Sweet Potato Soufflé
- 9 medium sweet potatoes
- Boiling water
- 2 teaspoons salt
- 5 tablespoons butter
- 1/4 cup hot cream
- 1/2 teaspoon of lemon zest
- 2 egg yolks beaten
- 1/2 cup drained crushed pineapple
- 4 egg whites
- Wash and peel the sweet potatoes.
- Place in well salted water.
- Boil the sweet potatoes for 25 minutes or until done.
- Drain and mash the sweet potatoes.
- Add the butter and cream and mash until light and fluffy.
- Let cool.
- Preheat oven to 350 degrees Fahrenheit.
- Butter and flour a seven inch soufflé dish.
- Cut a piece of parchment paper 2 inches wide and long enough to wrap around the soufflé dish. Tape the paper around the dish.
- Add the salt and lemon zest.
- Add the beaten egg yolks.
- Mix well.
- Fold in the drained pineapple.
- Whip the egg whites until stiff.
- Gently fold the egg whites into the potato mix.
- Pour into the prepared soufflé dish.
- Set into a pan with hot water.
- Bake for 40 minutes.
- Remove the paper and serve immediately.
Sweet Potato Soup
- 4 pounds sweet potato (canned is okay)
- 2 quarts vegetable or chicken stock
- 6 ounces butter
- 4 tablepoons tomato paste
- 1/2 cup cream
- 1/4 teaspoon thyme
- 1/4 teaspoon dried oregano
- If you are not using the canned sweet potatoes, then preheat the oven to 375 degrees Fahrenheit.

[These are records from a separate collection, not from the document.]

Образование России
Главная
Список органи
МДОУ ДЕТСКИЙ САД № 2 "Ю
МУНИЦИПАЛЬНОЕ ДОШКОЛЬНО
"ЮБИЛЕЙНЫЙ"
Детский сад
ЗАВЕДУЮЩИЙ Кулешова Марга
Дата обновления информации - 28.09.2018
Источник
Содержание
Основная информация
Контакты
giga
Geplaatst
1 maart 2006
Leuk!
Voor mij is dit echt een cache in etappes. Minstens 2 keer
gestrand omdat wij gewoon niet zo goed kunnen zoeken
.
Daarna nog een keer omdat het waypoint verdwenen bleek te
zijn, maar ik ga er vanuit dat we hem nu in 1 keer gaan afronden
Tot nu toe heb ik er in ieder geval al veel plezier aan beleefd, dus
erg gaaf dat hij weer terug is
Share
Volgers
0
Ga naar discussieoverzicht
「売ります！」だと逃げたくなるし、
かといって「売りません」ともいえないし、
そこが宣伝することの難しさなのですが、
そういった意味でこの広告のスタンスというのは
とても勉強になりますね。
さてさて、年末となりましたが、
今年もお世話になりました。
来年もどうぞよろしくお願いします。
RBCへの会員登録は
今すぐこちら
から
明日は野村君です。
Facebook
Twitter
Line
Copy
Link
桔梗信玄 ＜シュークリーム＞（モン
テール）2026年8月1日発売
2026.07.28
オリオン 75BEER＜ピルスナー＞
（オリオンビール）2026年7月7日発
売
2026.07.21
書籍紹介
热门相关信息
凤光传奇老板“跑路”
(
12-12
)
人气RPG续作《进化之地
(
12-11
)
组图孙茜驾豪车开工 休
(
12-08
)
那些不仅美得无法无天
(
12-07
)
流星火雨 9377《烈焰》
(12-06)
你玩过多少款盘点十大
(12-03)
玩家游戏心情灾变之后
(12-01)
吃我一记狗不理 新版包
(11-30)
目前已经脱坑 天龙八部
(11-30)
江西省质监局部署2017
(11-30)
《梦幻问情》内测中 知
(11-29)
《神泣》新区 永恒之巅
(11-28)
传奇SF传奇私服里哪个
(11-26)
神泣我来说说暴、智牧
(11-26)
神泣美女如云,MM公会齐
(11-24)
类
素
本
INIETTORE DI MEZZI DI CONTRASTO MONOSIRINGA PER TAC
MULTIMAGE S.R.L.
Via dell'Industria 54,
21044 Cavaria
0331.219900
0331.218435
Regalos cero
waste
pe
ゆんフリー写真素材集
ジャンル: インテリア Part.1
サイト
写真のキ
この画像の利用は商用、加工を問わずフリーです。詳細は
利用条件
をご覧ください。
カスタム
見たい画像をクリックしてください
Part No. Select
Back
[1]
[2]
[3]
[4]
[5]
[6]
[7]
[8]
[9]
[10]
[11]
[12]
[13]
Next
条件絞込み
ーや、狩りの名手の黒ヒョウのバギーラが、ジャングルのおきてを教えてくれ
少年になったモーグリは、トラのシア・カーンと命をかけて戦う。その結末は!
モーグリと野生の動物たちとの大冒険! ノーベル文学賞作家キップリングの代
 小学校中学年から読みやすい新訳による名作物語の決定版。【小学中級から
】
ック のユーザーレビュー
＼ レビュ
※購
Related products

- Bake the potatoes for 45 minutes or until done.
- Peel the skins and cut into like sized chunks.
- Put the potatoes in a pot with the stock. If you are using canned sweet potatoes, this is your first step.
- Add the tomato paste.
- Bring to a boil and reduce to a simmer.
- Add the butter and herbs.
- Simmer for 1 hour and then puree either using an immersion blender or by pouring the soup in batches into a blender and pureeing.
- Pour back into the pot and add the cream. Once the cream has been added, do not let the soup boil again.
Sweet Potato Muffins
Contributed by Kelly Roper
- 2 cups all-purpose flour
- 3 teaspoons baking powder
- 1/2 teaspoon salt
- 2 cups light brown sugar, lightly packed
- 2 teaspoons cinnamon
- 1/2 teaspoon ginger
- 2 cups mashed sweet potatoes
- 3/4 cup applesauce, unsweetened is recommended
- 1/2 cup milk
- 1 large egg
- 1 teaspoon pure vanilla extract
- Preheat the oven to 375 degrees Fahrenheit.
- In a medium-size mixing bowl, combine the flour, baking powder and salt, and slowly stir them together. Add the brown sugar, cinnamon, and ginger, and stir again to combine.
- In a separate bowl, whisk the sweet potatoes, applesauce, milk, egg and vanilla together.
- Add the sweet potato mixture to the flour mixture and stir to combine. Take care to scrape the bottom of the bowl so all the flour is incorporated.
- Line each muffin cup with a baking cup. Fill each cup 2/3 full with batter.
- Bake the muffins for about 18 to 20 minutes or until they spring back when tapped in the center. Let them cool in the pan for about 10 minutes and then remove them from the pan and finish cooling them on a wire rack.
- This recipe yields approximately 2 dozen muffins.
Have Fun Mixing It Up
Sweet potaoes are anything but boring if you know what to do with them. Try any of these recipes that are new to you and see if you agree.